Obisidian goes obscene with South Park: The Stick of Truth

Way back at the beginning of 2011, Obsidian Entertainment CEO Feargus Urquhart hinted that his company was about to work on a huge licensed title it didn't dare pass up. "It's a license that you would go, well you gotta do it," he told us at the time. "It's not a license where it's, 'Ok, we'll take that and we can do something with it.' It's more like, well that's once in a lifetime." Urquhart didn't budge at the time on what the license was, but he was visibly excited about being able to make it happen, whatever it was.

That licensed turned out to be none other than Matt Stone and Trey Parker's South Park, and the game turned out to be South Park: The Stick of Truth.
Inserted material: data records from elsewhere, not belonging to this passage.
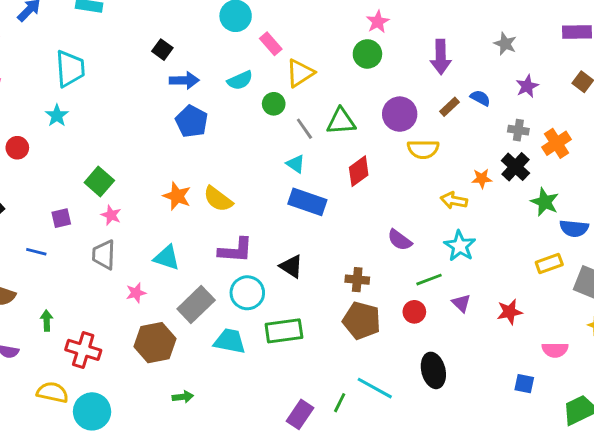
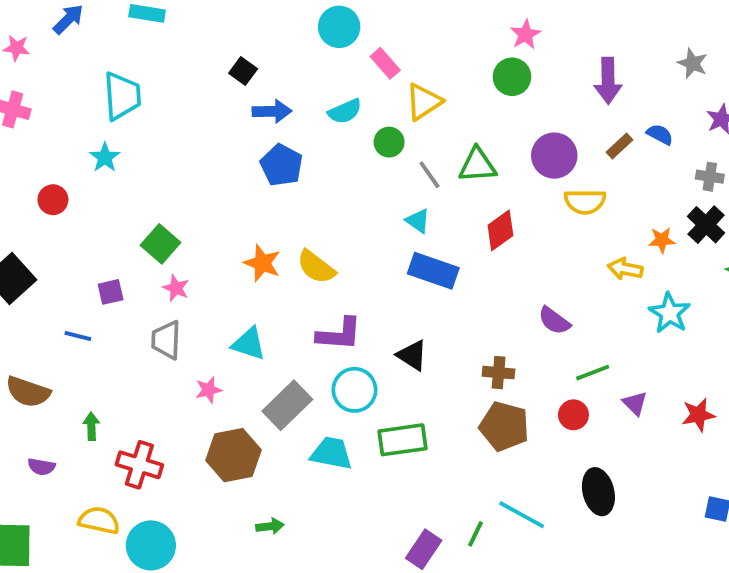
cyan star: (460, 246) -> (669, 313), moved

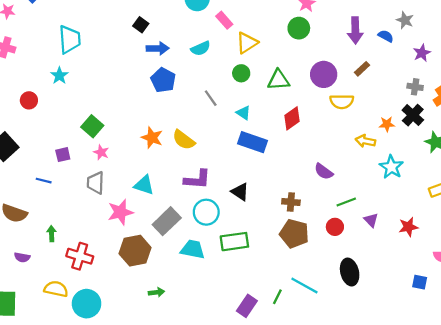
blue semicircle: (660, 134) -> (386, 36), moved
green circle: (389, 142) -> (241, 73), moved
gray line: (429, 175) -> (211, 98), moved
pink star: (209, 390) -> (120, 212), size x1.6

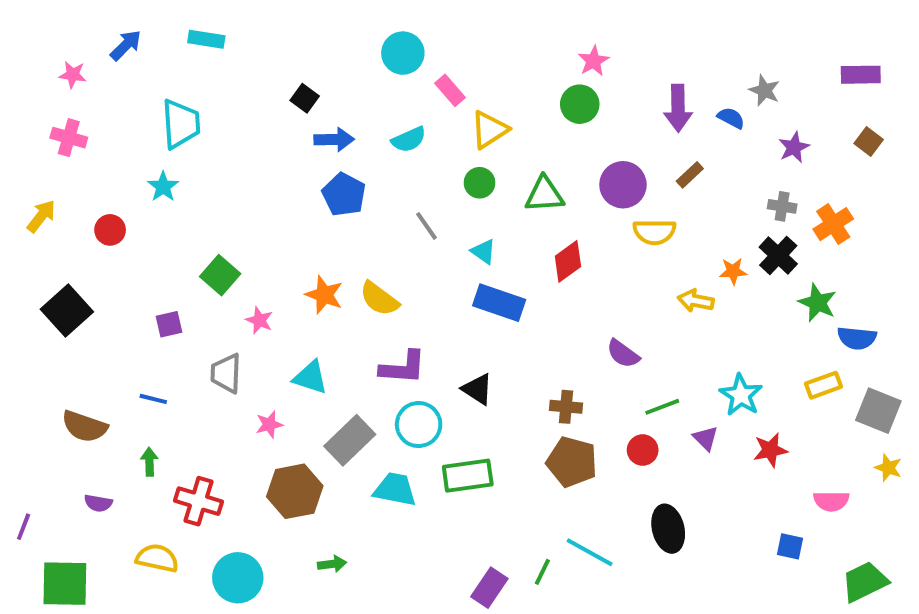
pink star: (101, 152) -> (259, 320), moved
cyan star: (391, 167) -> (741, 395), moved
blue line: (44, 181) -> (153, 399), moved
pink star: (120, 212) -> (269, 424), size x0.6
cyan circle: (87, 304) -> (238, 578), moved

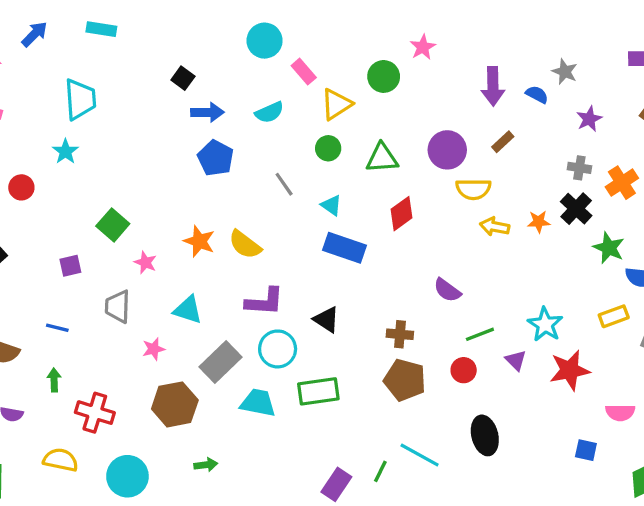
green circle: (580, 104) -> (384, 76), moved
yellow arrow: (696, 301) -> (495, 227), moved
red star: (770, 450) -> (570, 370), size x1.4

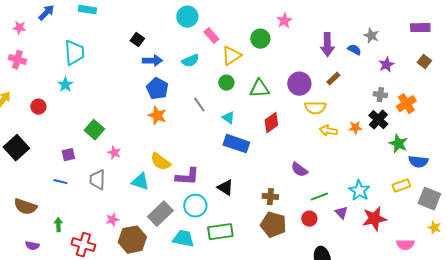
orange star: (199, 241) -> (157, 116), moved
yellow semicircle: (245, 245) -> (160, 162), moved
blue line: (57, 328) -> (60, 182), moved
pink star: (154, 349) -> (112, 220), moved

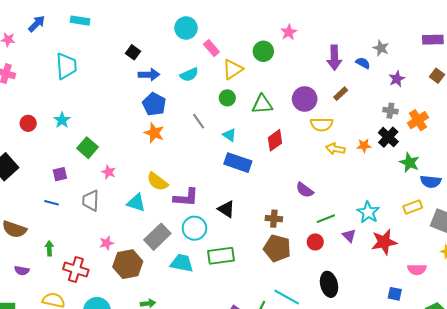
cyan star: (65, 85) -> (62, 120), moved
It combines Obsidian's talent for grindy fantasy RPGs with Stone and Parker's warped sense of humor (and construction paper production values) to make a mix that's one of a kind.%Gallery-156913%

The two sequences shown at the Comic-Con 2012 demo (one earlier in the game just after character creation, and the other about six levels in) worked, basically, for two reasons. The first one's simple: The game's funny. The whole thing's written by Stone and Parker, and some of the lines are pure gold. You play as the new kid in town, arriving in the middle of a city-wide fantasy LARP game, and when Cartman says that your coming "was foretold by Coldwell Banker," it's a solid joke.
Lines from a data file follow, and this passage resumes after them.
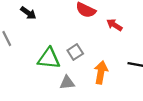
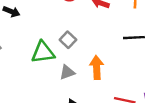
orange arrow: (101, 72) -> (97, 67), moved

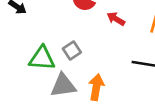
gray triangle: (67, 72) -> (63, 85), size x1.5

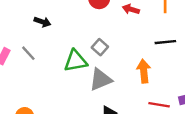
orange arrow: (96, 87) -> (144, 71), moved

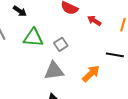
green triangle: (76, 61) -> (33, 38), moved
orange arrow: (144, 71) -> (91, 74), turned 36

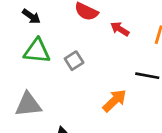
black arrow: (20, 11) -> (31, 16), moved
gray triangle: (54, 71) -> (28, 105), moved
If you're offended by South Park, you'll be offended by this game -- there's plenty of toilet humor and even a few f-bombs in just the short demo on display. But when one kid tells another, "You shall die by my sword, cleric," and the other says, "No I won't, asshole!" it's hard to stifle a chuckle at the very least.
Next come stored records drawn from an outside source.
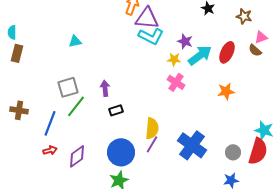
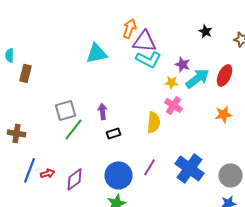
cyan triangle: (75, 41) -> (96, 53), moved, size x1.6
brown rectangle: (17, 53) -> (26, 73), moved
blue line: (50, 123) -> (30, 170), moved
yellow semicircle: (152, 128) -> (154, 122), moved
gray circle: (233, 152) -> (230, 175), size x1.5

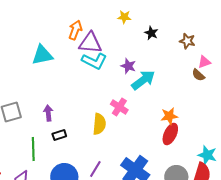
red ellipse: (224, 75) -> (170, 134), moved
yellow star: (172, 82) -> (124, 17), moved
green line: (74, 129) -> (33, 149), moved, turned -40

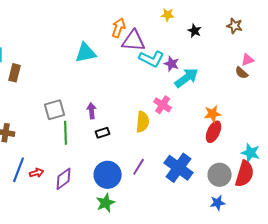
brown star: (187, 41) -> (235, 26), moved
cyan L-shape: (94, 61) -> (152, 59), moved
green line: (33, 149) -> (66, 133), moved

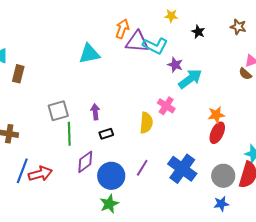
cyan L-shape: (152, 59) -> (155, 46), moved
red arrow: (37, 173) -> (40, 174), size x1.6
purple diamond: (64, 179) -> (85, 162), moved

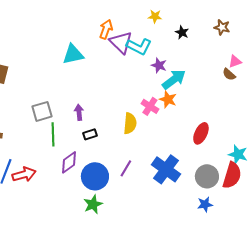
purple triangle: (137, 42) -> (121, 42), turned 40
orange star: (216, 115) -> (168, 99), moved, turned 30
The other reason the game works is because it's effective parody that plays with both South Park's setting, and Obsidian's classic computer RPG background. While South Park games in the past have mostly been about the characters spouting catchphrases while shooting or racing, this one's got an actual story that follows the conventions of a game like Neverwinter Nights 2 or Dungeon Siege 3 to the letter. There's a full inventory and currency system, and the retro combat is reminiscent of Costume Quest with a few arcade twists.

You get a quest, just like a "real" RPG, but it's Cartman telling you to go get him some Kung Pao chicken. Weapons can be modified to add poison or fire attacks, but the weapon is a toilet plunger, and the modifier makes characters vomit when sick. You put your name in at the beginning just like a standard RPG, but Cartman disregards whatever you type in and calls you Douchebag instead. When Cartman sets you off on your quest, he echoes all of those RPGs you've played before, before throwing the convention right into comedy land: "Will you seize your destiny," he asks, "or will you be a disappointment, like Butters?"

It's hard to tell if this will be a good game or not at this early stage -- certainly, it will appeal to some people (South Park fans, RPG diehards) much more than others (anyone who doesn't think a special attack that stars Mr. Slave, stuffing an enemy into a bodily cavity, is all that funny). But Urquhart was right: Obsidian basically had to make this title, because no one else had the licensing knowhow and the RPG experience to bring a game like this all the way into existence.